• Task brief: Would you transcribe each entry precisely as it stands, setting aside any images?
----- Data listing -----
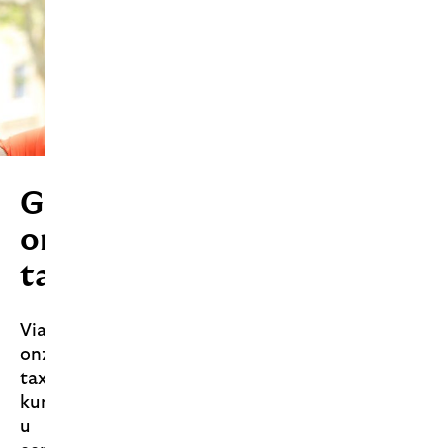
Gebruik
onze
taxatieservice
Via
onze
taxatieservice
kunt
u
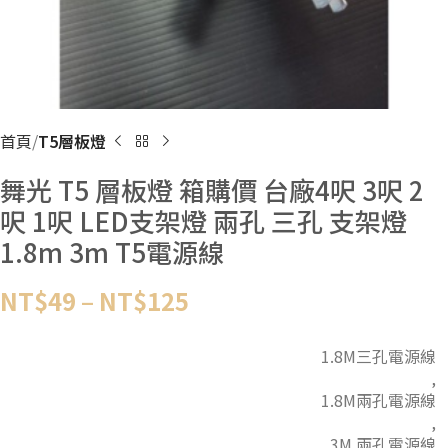
首頁
T5層板燈
舞光 T5 層板燈 箱購價 台廠4呎 3呎 2
呎 1呎 LED支架燈 兩孔 三孔 支架燈
1.8m 3m T5電源線
NT$
49
–
NT$
125
1.8M三孔電源線
,
1.8M兩孔電源線
,
3M 兩孔電源線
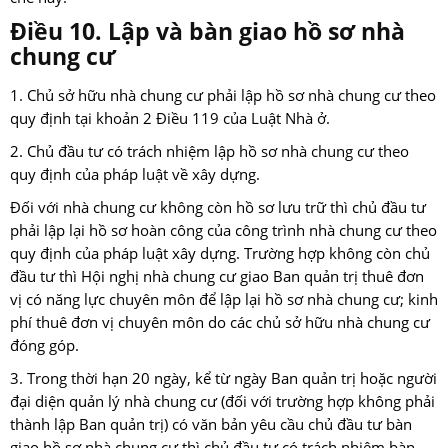
Điều 10. Lập và bàn giao hồ sơ nhà
chung cư
1. Chủ sở hữu nhà chung cư phải lập hồ sơ nhà chung cư theo
quy định tại khoản 2 Điều 119 của Luật Nhà ở.
2. Chủ đầu tư có trách nhiệm lập hồ sơ nhà chung cư theo
quy định của pháp luật về xây dựng.
Đối với nhà chung cư không còn hồ sơ lưu trữ thì chủ đầu tư
phải lập lại hồ sơ hoàn công của công trình nhà chung cư theo
quy định của pháp luật xây dựng. Trường hợp không còn chủ
đầu tư thì Hội nghị nhà chung cư giao Ban quản trị thuê đơn
vị có năng lực chuyên môn để lập lại hồ sơ nhà chung cư; kinh
phí thuê đơn vị chuyên môn do các chủ sở hữu nhà chung cư
đóng góp.
3. Trong thời hạn 20 ngày, kể từ ngày Ban quản trị hoặc người
đại diện quản lý nhà chung cư (đối với trường hợp không phải
thành lập Ban quản trị) có văn bản yêu cầu chủ đầu tư bàn
giao hồ sơ nhà chung cư thì chủ đầu tư có trách nhiệm bàn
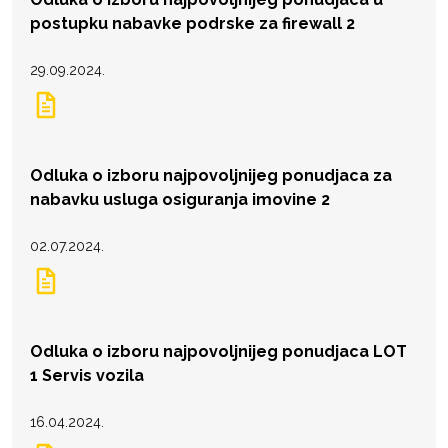
postupku nabavke podrske za firewall 2
29.09.2024.
Odluka o izboru najpovoljnijeg ponudjaca za
nabavku usluga osiguranja imovine 2
02.07.2024.
Odluka o izboru najpovoljnijeg ponudjaca LOT
1 Servis vozila
16.04.2024.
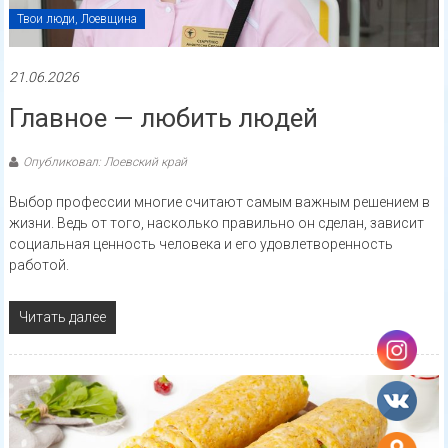
Твои люди, Лоевщина
21.06.2026
Главное — любить людей
Опубликовал: Лоевский край
Выбор профессии многие считают самым важным решением в
жизни. Ведь от того, насколько правильно он сделан, зависит
социальная ценность человека и его удовлетворенность
работой.
Читать далее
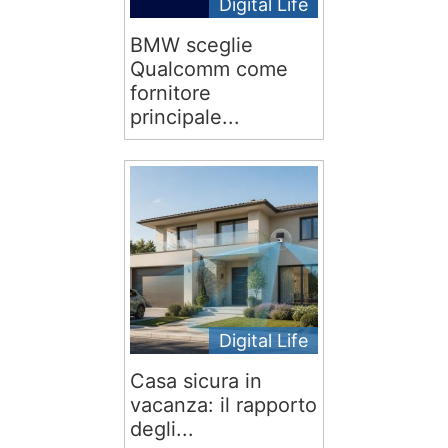
Digital Life
BMW sceglie
Qualcomm come
fornitore
principale...
Digital Life
Casa sicura in
vacanza: il rapporto
degli...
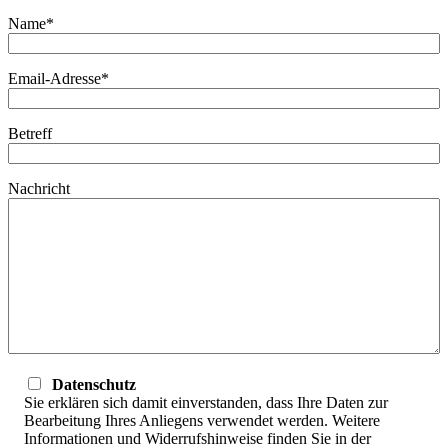
Name*
Email-Adresse*
Betreff
Nachricht
Datenschutz
Sie erklären sich damit einverstanden, dass Ihre Daten zur
Bearbeitung Ihres Anliegens verwendet werden. Weitere
Informationen und Widerrufshinweise finden Sie in der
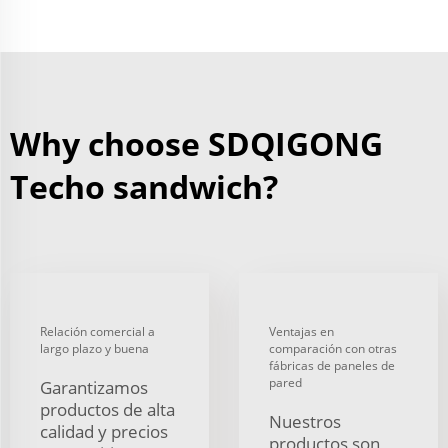
Why choose SDQIGONG
Techo sandwich?
Relación comercial a
Ventajas en
largo plazo y buena
comparación con otras
fábricas de paneles de
pared
Garantizamos
productos de alta
Nuestros
calidad y precios
productos son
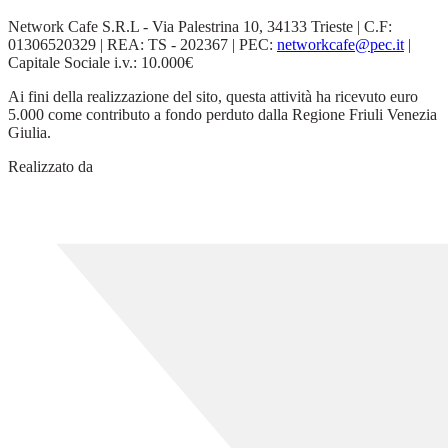
Network Cafe S.R.L - Via Palestrina 10, 34133 Trieste | C.F:
01306520329 | REA: TS - 202367 | PEC:
networkcafe@pec.it
|
Capitale Sociale i.v.: 10.000€
Ai fini della realizzazione del sito, questa attività ha ricevuto euro
5.000 come contributo a fondo perduto dalla Regione Friuli Venezia
Giulia.
Realizzato da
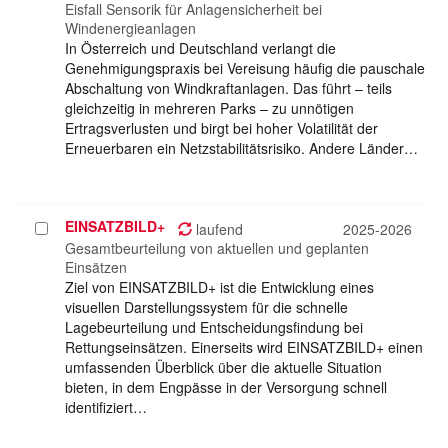
auswählen
Eisfall Sensorik für Anlagensicherheit bei
Windenergieanlagen
In Österreich und Deutschland verlangt die
Genehmigungspraxis bei Vereisung häufig die pauschale
Abschaltung von Windkraftanlagen. Das führt – teils
gleichzeitig in mehreren Parks – zu unnötigen
Ertragsverlusten und birgt bei hoher Volatilität der
Erneuerbaren ein Netzstabilitätsrisiko. Andere Länder…
EINSATZBILD+
Projekt
laufend
2025-2026
auswählen
Gesamtbeurteilung von aktuellen und geplanten
Einsätzen
Ziel von EINSATZBILD+ ist die Entwicklung eines
visuellen Darstellungssystem für die schnelle
Lagebeurteilung und Entscheidungsfindung bei
Rettungseinsätzen. Einerseits wird EINSATZBILD+ einen
umfassenden Überblick über die aktuelle Situation
bieten, in dem Engpässe in der Versorgung schnell
identifiziert…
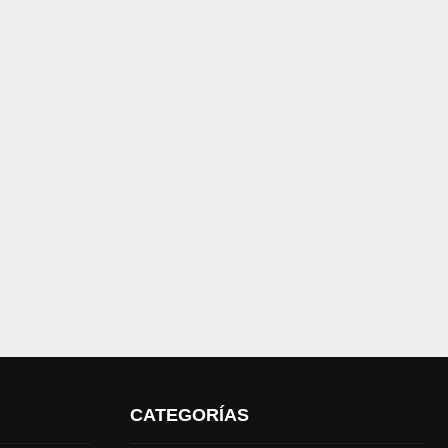
CATEGORÍAS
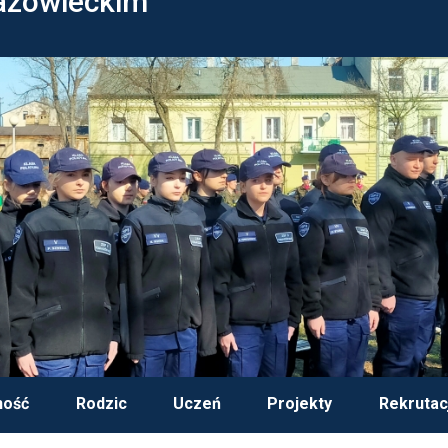
azowieckim
ność
Rodzic
Uczeń
Projekty
Rekrutac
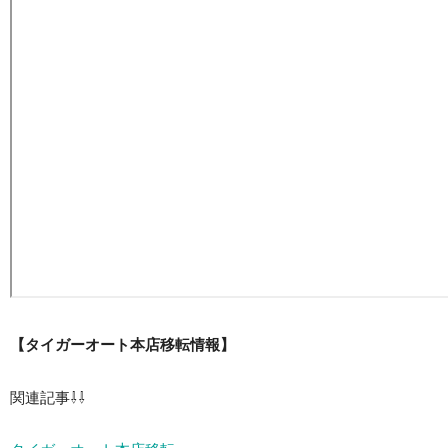
【タイガーオート本店移転情報】
関連記事⇩⇩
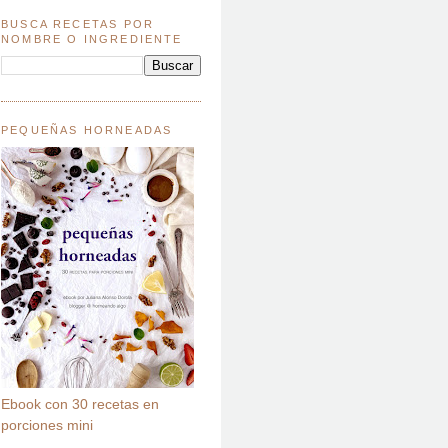
BUSCA RECETAS POR
NOMBRE O INGREDIENTE
PEQUEÑAS HORNEADAS
Ebook con 30 recetas en
porciones mini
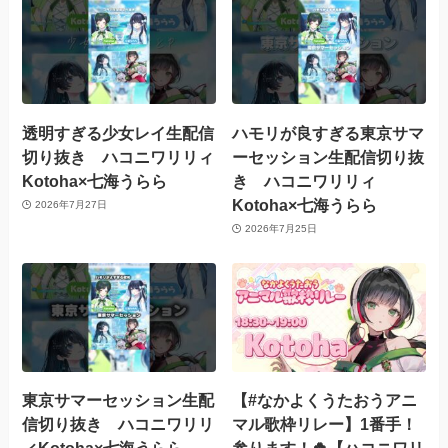
透明すぎる少女レイ生配信
ハモリが良すぎる東京サマ
切り抜き ハコニワリリィ
ーセッション生配信切り抜
Kotoha×七海うらら
き ハコニワリリィ
Kotoha×七海うらら
2026年7月27日
2026年7月25日
東京サマーセッション生配
【#なかよくうたおうアニ
信切り抜き ハコニワリリ
マル歌枠リレー】1番手！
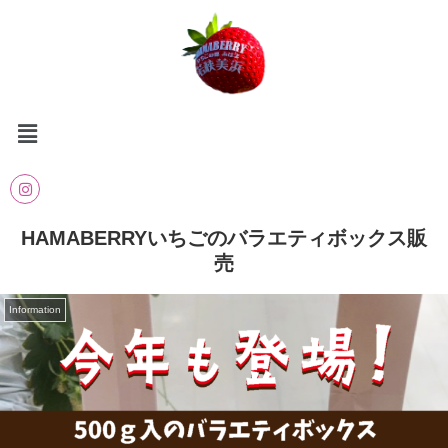
HAMABERRYいちごのバラエティボックス販
売
Information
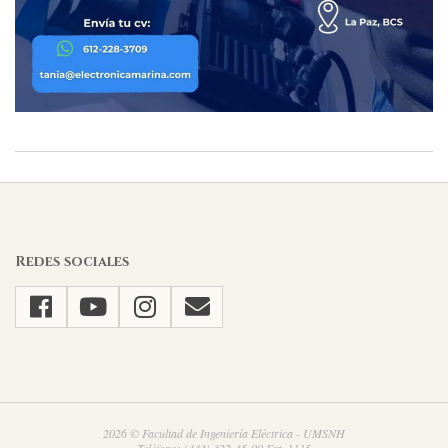
2026-
02-
27
Redes sociales
2026 © Facultad de Ingeniería Eléctrica - UMSNH
Teléfono: (443) 322-35-00 Ext. 1115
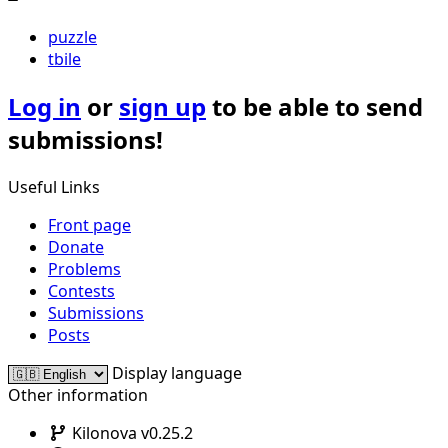
puzzle
tbile
Log in
or
sign up
to be able to send
submissions!
Useful Links
Front page
Donate
Problems
Contests
Submissions
Posts
Display language
Other information
Kilonova v0.25.2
-----
• Result for this task:
Gebruik
onze
taxatieservice
Via
onze
taxatieservice
kunt
u
首頁
T5層板燈
舞光 T5 層板燈 箱購價 台廠4呎 3呎 2
呎 1呎 LED支架燈 兩孔 三孔 支架燈
1.8m 3m T5電源線
NT$
49
–
NT$
125
1.8M三孔電源線
,
1.8M兩孔電源線
,
3M 兩孔電源線
Điều 10. Lập và bàn giao hồ sơ nhà
chung cư
1. Chủ sở hữu nhà chung cư phải lập hồ sơ nhà chung cư theo
quy định tại khoản 2 Điều 119 của Luật Nhà ở.
2. Chủ đầu tư có trách nhiệm lập hồ sơ nhà chung cư theo
quy định của pháp luật về xây dựng.
Đối với nhà chung cư không còn hồ sơ lưu trữ thì chủ đầu tư
phải lập lại hồ sơ hoàn công của công trình nhà chung cư theo
quy định của pháp luật xây dựng. Trường hợp không còn chủ
đầu tư thì Hội nghị nhà chung cư giao Ban quản trị thuê đơn
vị có năng lực chuyên môn để lập lại hồ sơ nhà chung cư; kinh
phí thuê đơn vị chuyên môn do các chủ sở hữu nhà chung cư
đóng góp.
3. Trong thời hạn 20 ngày, kể từ ngày Ban quản trị hoặc người
đại diện quản lý nhà chung cư (đối với trường hợp không phải
thành lập Ban quản trị) có văn bản yêu cầu chủ đầu tư bàn
giao hồ sơ nhà chung cư thì chủ đầu tư có trách nhiệm bàn
postupku nabavke podrske za firewall 2
29.09.2024.
Odluka o izboru najpovoljnijeg ponudjaca za
nabavku usluga osiguranja imovine 2
02.07.2024.
Odluka o izboru najpovoljnijeg ponudjaca LOT
1 Servis vozila
16.04.2024.
Твои люди, Лоевщина
21.06.2026
Главное — любить людей
Опубликовал: Лоевский край
Выбор профессии многие считают самым важным решением в
жизни. Ведь от того, насколько правильно он сделан, зависит
социальная ценность человека и его удовлетворенность
работой.
Читать далее
Digital Life
BMW sceglie
Qualcomm come
fornitore
principale...
Digital Life
Casa sicura in
vacanza: il rapporto
degli...
Name*
Email-Adresse*
Betreff
Nachricht
Datenschutz
Sie erklären sich damit einverstanden, dass Ihre Daten zur
Bearbeitung Ihres Anliegens verwendet werden. Weitere
Informationen und Widerrufshinweise finden Sie in der
Why choose SDQIGONG
Techo sandwich?
Relación comercial a
Ventajas en
largo plazo y buena
comparación con otras
fábricas de paneles de
pared
Garantizamos
productos de alta
Nuestros
calidad y precios
productos son
Network Cafe S.R.L - Via Palestrina 10, 34133 Trieste | C.F:
01306520329 | REA: TS - 202367 | PEC:
networkcafe@pec.it
|
Capitale Sociale i.v.: 10.000€
Ai fini della realizzazione del sito, questa attività ha ricevuto euro
5.000 come contributo a fondo perduto dalla Regione Friuli Venezia
Giulia.
Realizzato da
auswählen
Eisfall Sensorik für Anlagensicherheit bei
Windenergieanlagen
In Österreich und Deutschland verlangt die
Genehmigungspraxis bei Vereisung häufig die pauschale
Abschaltung von Windkraftanlagen. Das führt – teils
gleichzeitig in mehreren Parks – zu unnötigen
Ertragsverlusten und birgt bei hoher Volatilität der
Erneuerbaren ein Netzstabilitätsrisiko. Andere Länder…
EINSATZBILD+
Projekt
laufend
2025-2026
auswählen
Gesamtbeurteilung von aktuellen und geplanten
Einsätzen
Ziel von EINSATZBILD+ ist die Entwicklung eines
visuellen Darstellungssystem für die schnelle
Lagebeurteilung und Entscheidungsfindung bei
Rettungseinsätzen. Einerseits wird EINSATZBILD+ einen
umfassenden Überblick über die aktuelle Situation
bieten, in dem Engpässe in der Versorgung schnell
identifiziert…
CATEGORÍAS
azowieckim
ność
Rodzic
Uczeń
Projekty
Rekrutac
【タイガーオート本店移転情報】
関連記事⇩⇩
BUSCA RECETAS POR
NOMBRE O INGREDIENTE
PEQUEÑAS HORNEADAS
Ebook con 30 recetas en
porciones mini
透明すぎる少女レイ生配信
ハモリが良すぎる東京サマ
切り抜き ハコニワリリィ
ーセッション生配信切り抜
Kotoha×七海うらら
き ハコニワリリィ
Kotoha×七海うらら
2026年7月27日
2026年7月25日
東京サマーセッション生配
【#なかよくうたおうアニ
信切り抜き ハコニワリリ
マル歌枠リレー】1番手！
HAMABERRYいちごのバラエティボックス販
売
Information
2026-
02-
27
Redes sociales
2026 © Facultad de Ingeniería Eléctrica - UMSNH
Teléfono: (443) 322-35-00 Ext. 1115
puzzle
tbile
Log in
or
sign up
to be able to send
submissions!
Useful Links
Front page
Donate
Problems
Contests
Submissions
Posts
Display language
Other information
Kilonova v0.25.2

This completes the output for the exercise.